- [Problem]: Skipping the images, transcribe each record below as it is.

- [Exercise input]:
==================================================
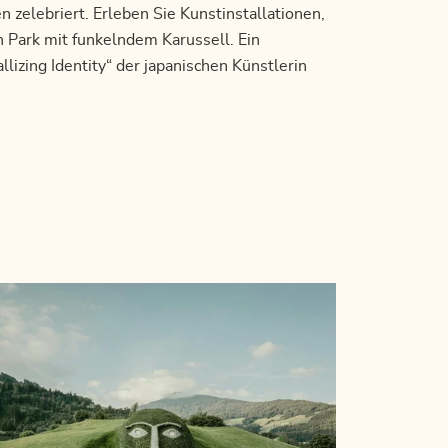
en zelebriert. Erleben Sie Kunstinstallationen,
ark mit funkelndem Karussell. Ein
izing Identity“ der japanischen Künstlerin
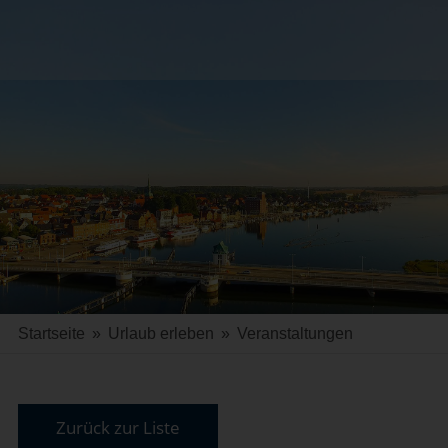
Startseite
»
Urlaub erleben
»
Veranstaltungen
Zurück zur Liste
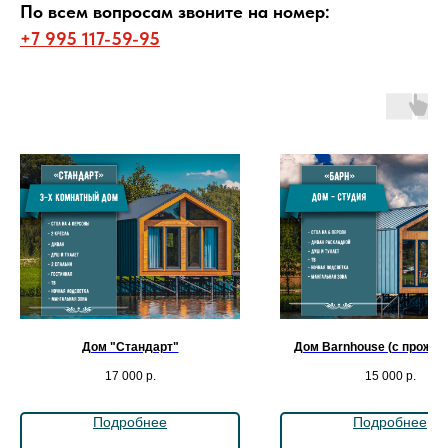
По всем вопросам звоните на номер:
+7 995 117-59-95
Дом "Стандарт"
Дом Barnhouse (с прожив
17 000
р.
15 000
р.
Подробнее
Подробнее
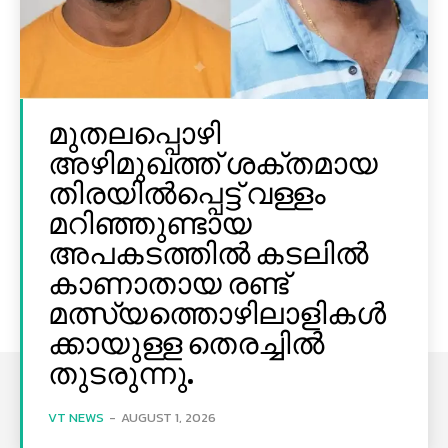
മുതലപ്പൊഴി
അഴിമുഖത്ത് ശക്തമായ
തിരയിൽപ്പെട്ട് വള്ളം
മറിഞ്ഞുണ്ടായ
അപകടത്തിൽ കടലിൽ
കാണാതായ രണ്ട്
മത്സ്യത്തൊഴിലാളികൾ
ക്കായുള്ള തെരച്ചിൽ
തുടരുന്നു.
VT NEWS
-
AUGUST 1, 2026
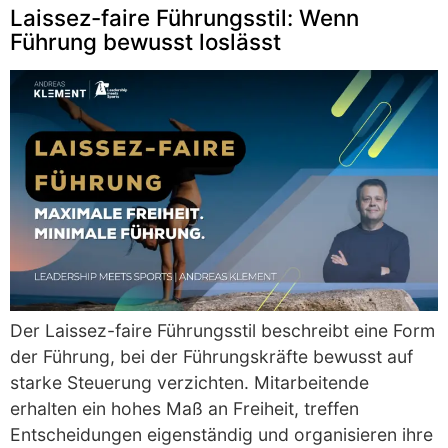
Laissez-faire Führungsstil: Wenn
Führung bewusst loslässt
Der Laissez-faire Führungsstil beschreibt eine Form
der Führung, bei der Führungskräfte bewusst auf
starke Steuerung verzichten. Mitarbeitende
erhalten ein hohes Maß an Freiheit, treffen
Entscheidungen eigenständig und organisieren ihre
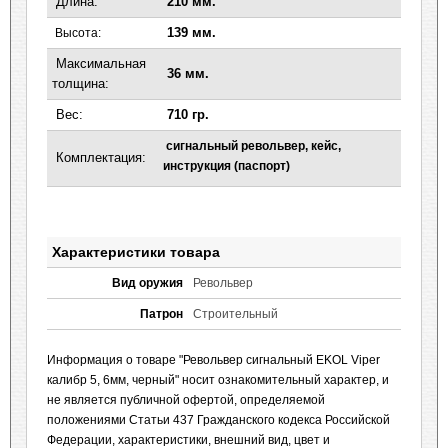
Длина:
210 мм.
139 мм.
Высота:
Максимальная
36 мм.
толщина:
Вес:
710 гр.
сигнальный
револьвер, кейс,
Комплектация:
инструкция (паспорт)
Характеристики товара
Вид оружия
Револьвер
Патрон
Строительный
Информация о товаре "Револьвер сигнальный EKOL Viper
калибр 5, 6мм, черный" носит ознакомительный характер, и
не является публичной офертой, определяемой
положениями Статьи 437 Гражданского кодекса Российской
Федерации, характеристики, внешний вид, цвет и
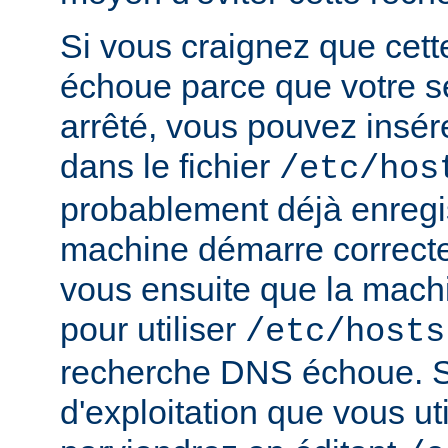
Si vous craignez que cet
échoue parce que votre s
arrêté, vous pouvez insér
dans le fichier
/etc/hos
probablement déjà enregis
machine démarre correct
vous ensuite que la mach
pour utiliser
/etc/hosts
recherche DNS échoue. S
d'exploitation que vous ut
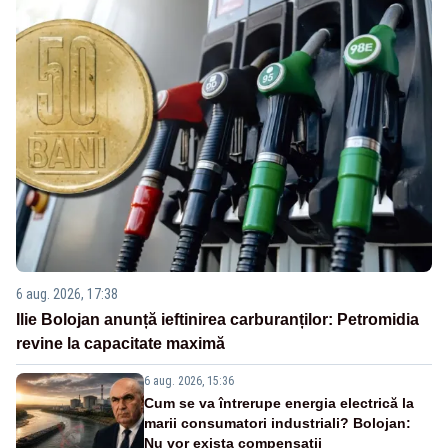
6 aug. 2026, 17:38
Ilie Bolojan anunță ieftinirea carburanților: Petromidia
revine la capacitate maximă
6 aug. 2026, 15:36
Cum se va întrerupe energia electrică la
marii consumatori industriali? Bolojan:
Nu vor exista compensații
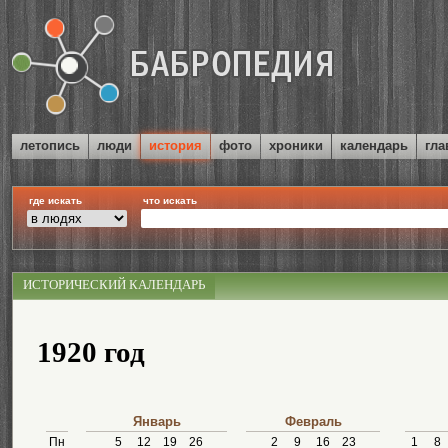
летопись
люди
история
фото
хроники
календарь
гла
где искать
что искать
ИСТОРИЧЕСКИЙ КАЛЕНДАРЬ
1920 год
Январь
Февраль
Пн
5
12
19
26
2
9
16
23
1
8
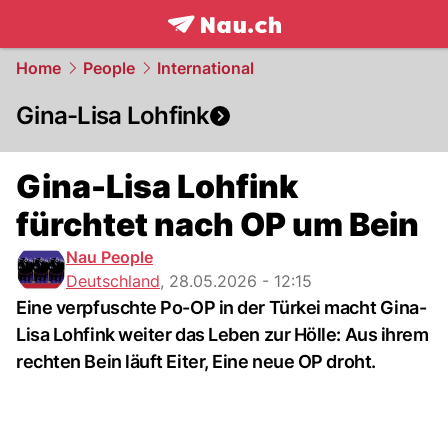
frontpage.
NAU.ch
Home
People
International
Gina-Lisa Lohfink
Gina-Lisa Lohfink
fürchtet nach OP um Bein
Nau People
Deutschland
,
28.05.2026 - 12:15
Eine verpfuschte Po-OP in der Türkei macht Gina-
Lisa Lohfink weiter das Leben zur Hölle: Aus ihrem
rechten Bein läuft Eiter, Eine neue OP droht.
==================================================
- [Answer space]:
en zelebriert. Erleben Sie Kunstinstallationen,
ark mit funkelndem Karussell. Ein
izing Identity“ der japanischen Künstlerin
Startseite
»
Urlaub erleben
»
Veranstaltungen
Zurück zur Liste
По всем вопросам звоните на номер:
+7 995 117-59-95
Дом "Стандарт"
Дом Barnhouse (с прожив
17 000
р.
15 000
р.
Подробнее
Подробнее
മുതലപ്പൊഴി
അഴിമുഖത്ത് ശക്തമായ
തിരയിൽപ്പെട്ട് വള്ളം
മറിഞ്ഞുണ്ടായ
അപകടത്തിൽ കടലിൽ
കാണാതായ രണ്ട്
മത്സ്യത്തൊഴിലാളികൾ
ക്കായുള്ള തെരച്ചിൽ
തുടരുന്നു.
VT NEWS
-
AUGUST 1, 2026
Laissez-faire Führungsstil: Wenn
Führung bewusst loslässt
Der Laissez-faire Führungsstil beschreibt eine Form
der Führung, bei der Führungskräfte bewusst auf
starke Steuerung verzichten. Mitarbeitende
erhalten ein hohes Maß an Freiheit, treffen
Entscheidungen eigenständig und organisieren ihre
Длина:
210 мм.
139 мм.
Высота:
Максимальная
36 мм.
толщина:
Вес:
710 гр.
сигнальный
револьвер, кейс,
Комплектация:
инструкция (паспорт)
Характеристики товара
Вид оружия
Револьвер
Патрон
Строительный
Информация о товаре "Револьвер сигнальный EKOL Viper
калибр 5, 6мм, черный" носит ознакомительный характер, и
не является публичной офертой, определяемой
положениями Статьи 437 Гражданского кодекса Российской
Федерации, характеристики, внешний вид, цвет и
Si vous craignez que cet
échoue parce que votre s
arrêté, vous pouvez insér
dans le fichier
/etc/hos
probablement déjà enregis
machine démarre correct
vous ensuite que la mach
pour utiliser
/etc/hosts
recherche DNS échoue. S
d'exploitation que vous ut
6 aug. 2026, 17:38
Ilie Bolojan anunță ieftinirea carburanților: Petromidia
revine la capacitate maximă
6 aug. 2026, 15:36
Cum se va întrerupe energia electrică la
marii consumatori industriali? Bolojan:
Nu vor exista compensații
летопись
люди
история
фото
хроники
календарь
гла
где искать
что искать
ИСТОРИЧЕСКИЙ КАЛЕНДАРЬ
1920 год
Январь
Февраль
Пн
5
12
19
26
2
9
16
23
1
8
frontpage.
NAU.ch
Home
People
International
Gina-Lisa Lohfink
Gina-Lisa Lohfink
fürchtet nach OP um Bein
Nau People
Deutschland
,
28.05.2026 - 12:15
Eine verpfuschte Po-OP in der Türkei macht Gina-
Lisa Lohfink weiter das Leben zur Hölle: Aus ihrem
rechten Bein läuft Eiter, Eine neue OP droht.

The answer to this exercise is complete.